Cinco personas fueron condenadas a 20 años de cárcel: Adán Cáceres, jefe del Cuerpo Especializado de Seguridad Presidencial, Juan Carlos Torres Robiu, director del Cuerpo Especializado de Seguridad Turística (Cestur), Rafael Núñez de Aza, gerente Financiero del CUSEP, Boanerges Reyes Batista, Subjefe del Cuerpo de Seguridad Presidencial (CUSEP), y Franklin Mata Flores, encargado de Avanzada del Cuerpo de Seguridad Presidencial (CUSEP).
Todos los condenados a 20 años son generales de las diferentes ramas de las Fuerzas Armadas Dominicanas o Ministerio de Defensa.
Y para que no haya excepciones, porque en este caso no lo hubo, una pastora evangélica, que gestionaba una iglesia, y que incluyó a su propio hijo en una operación fraudulenta, la señora Rossy Guzmán Sánchez y su hijo Tanner Antonio Flete Guzmán, también recibieron iguales penas de 10 años de prisión, por su participación en las acciones fraudulentas.

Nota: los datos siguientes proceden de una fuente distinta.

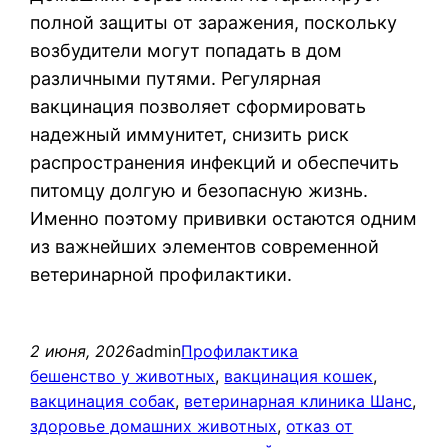
полной защиты от заражения, поскольку
возбудители могут попадать в дом
различными путями. Регулярная
вакцинация позволяет сформировать
надежный иммунитет, снизить риск
распространения инфекций и обеспечить
питомцу долгую и безопасную жизнь.
Именно поэтому прививки остаются одним
из важнейших элементов современной
ветеринарной профилактики.
2 июня, 2026
admin
Профилактика
бешенство у животных
, 
вакцинация кошек
, 
вакцинация собак
, 
ветеринарная клиника Шанс
, 
здоровье домашних животных
, 
отказ от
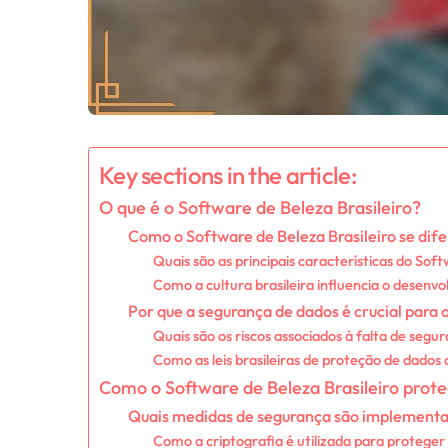
Key sections in the article:
O que é o Software de Beleza Brasileiro?
Como o Software de Beleza Brasileiro se dife
Quais são as principais características do Sof
Como a cultura brasileira influencia o desenv
Por que a segurança de dados é crucial para 
Quais são os riscos associados à falta de seg
Como as leis brasileiras de proteção de dado
Como o Software de Beleza Brasileiro prote
Quais medidas de segurança são implementa
Como a criptografia é utilizada para proteger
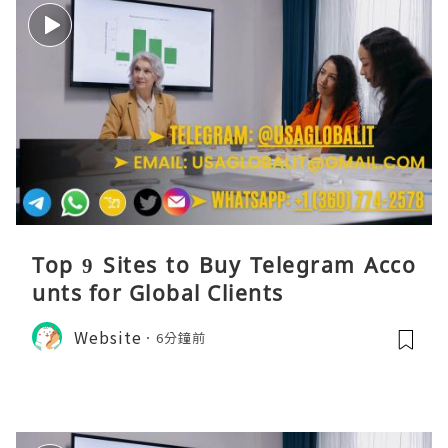
Top 9 Sites to Buy Telegram Acco
unts for Global Clients
Website
6分鐘前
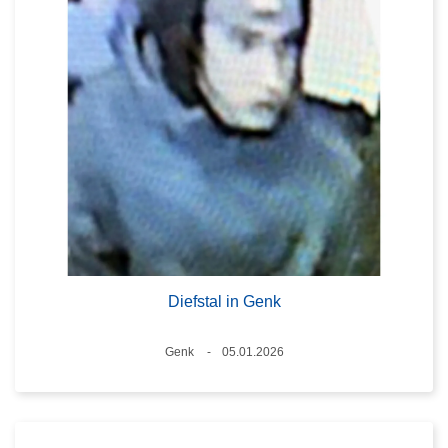
Diefstal in Genk
Plaats
Genk
05.01.2026
Datum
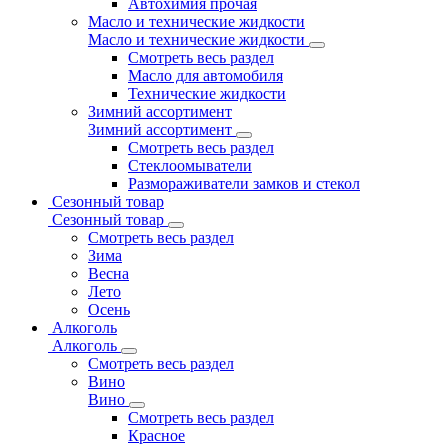
Автохимия прочая
Масло и технические жидкости
Масло и технические жидкости
Смотреть весь раздел
Масло для автомобиля
Технические жидкости
Зимний ассортимент
Зимний ассортимент
Смотреть весь раздел
Стеклоомыватели
Размораживатели замков и стекол
Сезонный товар
Сезонный товар
Смотреть весь раздел
Зима
Весна
Лето
Осень
Алкоголь
Алкоголь
Смотреть весь раздел
Вино
Вино
Смотреть весь раздел
Красное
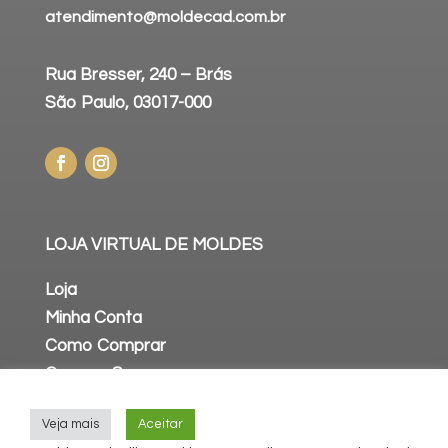
atendimento@moldecad.com.br
Rua Bresser, 240 – Brás
São Paulo, 03017-000
LOJA VIRTUAL DE MOLDES
Loja
Minha Conta
Como Comprar
Compra Segura
Política de Privacidade
Veja mais
Aceitar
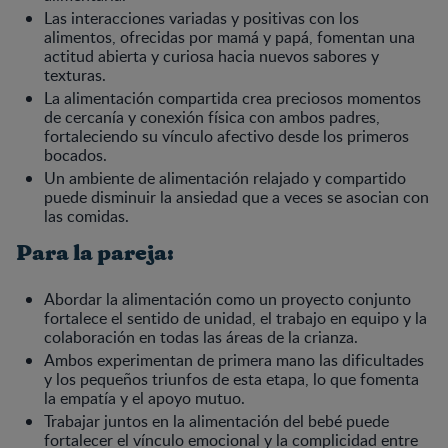
Las interacciones variadas y positivas con los
alimentos, ofrecidas por mamá y papá, fomentan una
actitud abierta y curiosa hacia nuevos sabores y
texturas.
La alimentación compartida crea preciosos momentos
de cercanía y conexión física con ambos padres,
fortaleciendo su vínculo afectivo desde los primeros
bocados.
Un ambiente de alimentación relajado y compartido
puede disminuir la ansiedad que a veces se asocian con
las comidas.
Para la pareja:
Abordar la alimentación como un proyecto conjunto
fortalece el sentido de unidad, el trabajo en equipo y la
colaboración en todas las áreas de la crianza.
Ambos experimentan de primera mano las dificultades
y los pequeños triunfos de esta etapa, lo que fomenta
la empatía y el apoyo mutuo.
Trabajar juntos en la alimentación del bebé puede
fortalecer el vínculo emocional y la complicidad entre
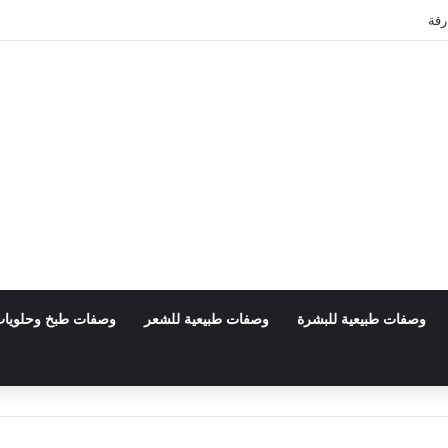
رقة
وصفات طبيعية للبشرة
وصفات طبيعية للشعر
وصفات طبخ وحلويا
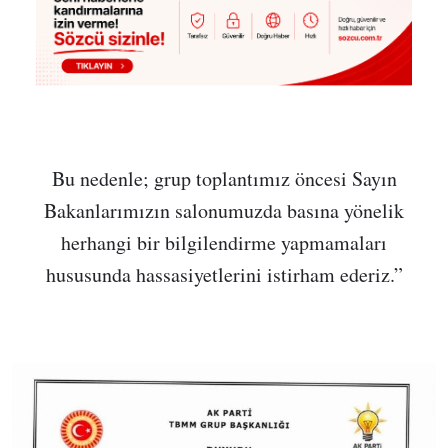
Bu nedenle; grup toplantımız öncesi Sayın
Bakanlarımızın salonumuzda basına yönelik
herhangi bir bilgilendirme yapmamaları
hususunda hassasiyetlerini istirham ederiz.”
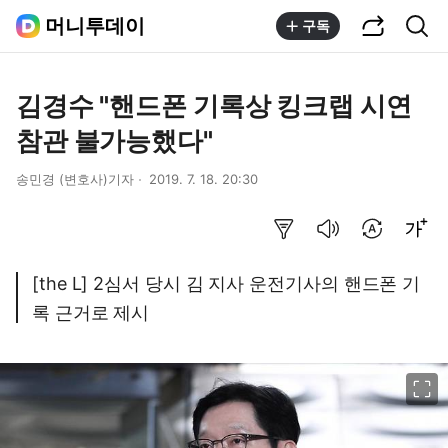
공유하기
통합검색
머니투데이
구독
김경수 "핸드폰 기록상 킹크랩 시연
참관 불가능했다"
송민경 (변호사)기자
2019. 7. 18. 20:30
요약보기
음성으로 듣기
번역 설정
글씨크기 조절하기
[the L] 2심서 당시 김 지사 운전기사의 핸드폰 기
록 근거로 제시
이미지 크게 보기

Válido es reconocer que con sus actuaciones cada uno de estos oficiales, se apoderaban de los presupuestos de distintas instituciones, creaban nóminas fabricadas, cobraban recursos que no correspondían por miles de millones de pesos, y con ello, endilgaban una responsabilidad a sus superiores tanto en el Ministerio de Defensa como en el Palacio Nacional. Por tanto, además de los fraudes y actuaciones vergonzosas descritas por el Ministerio Público, estos oficiales traicionaron la confianza que les otorgaron el presidente de la República y sus superiores militares.
La lectura de la sentencia tardó muchas horas, pues comenzó en la tarde de este lunes y concluyó a las 3 de la madrugada del martes.
Las condenas son ejemplares y se convertirán en firmes luego de conocerse y decidirse los recursos de apelación por parte de los organismos judiciales superiores, incluyendo la Suprema Corte de Justicia y el Tribunal Constitucional, si fuera necesario.
Ejemplar también es que el tribunal dispuso el decomiso inmediato de los bienes que fueron comprobados como obtenidos con dinero ilícito. También ordenó que los condenados paguen RD$5,000 millones a favor del Estado dominicano.
La sentencia del Primer Tribunal Colegiado del Distrito Nacional devuelve la confianza en una justicia que ha sido débil al momento de decidir grandes casos de abusos contra los fondos públicos y el lavado de activos. La demanda de la sociedad ha sido persistente, pero dependiendo de la calidad de las acusaciones, de los huecos que pudieran quedar en los expedientes y de las vertientes y estrategias jurídicas de los imputados, los tribunales han sido dubitativos al momento de aplicar condenas.
Hay en curso estrategias muy claras, porque carecen de consistencia jurídicas, que buscan desesperadamente la extinción penal y la anulación de los cargos en su contra porque el tiempo transcurrido supera al que establece el Código Penal para poner fin a un proceso judicial. Los tribunales han interpretado, de forma lógica, que la responsabilidad de los imputados en la extensión de los procesos es un punto claro de dilación y una excusa no valedera para terminar con casos que tienen montañas de pruebas contra los investigados e imputados, incluyendo los testimonios de docenas de participantes admitiendo la responsabilidad de sus actuaciones ilegales.
Felicitamos al Primer Tribunal Colegiado del Distrito Nacional por esta oportuna y valiente decisión.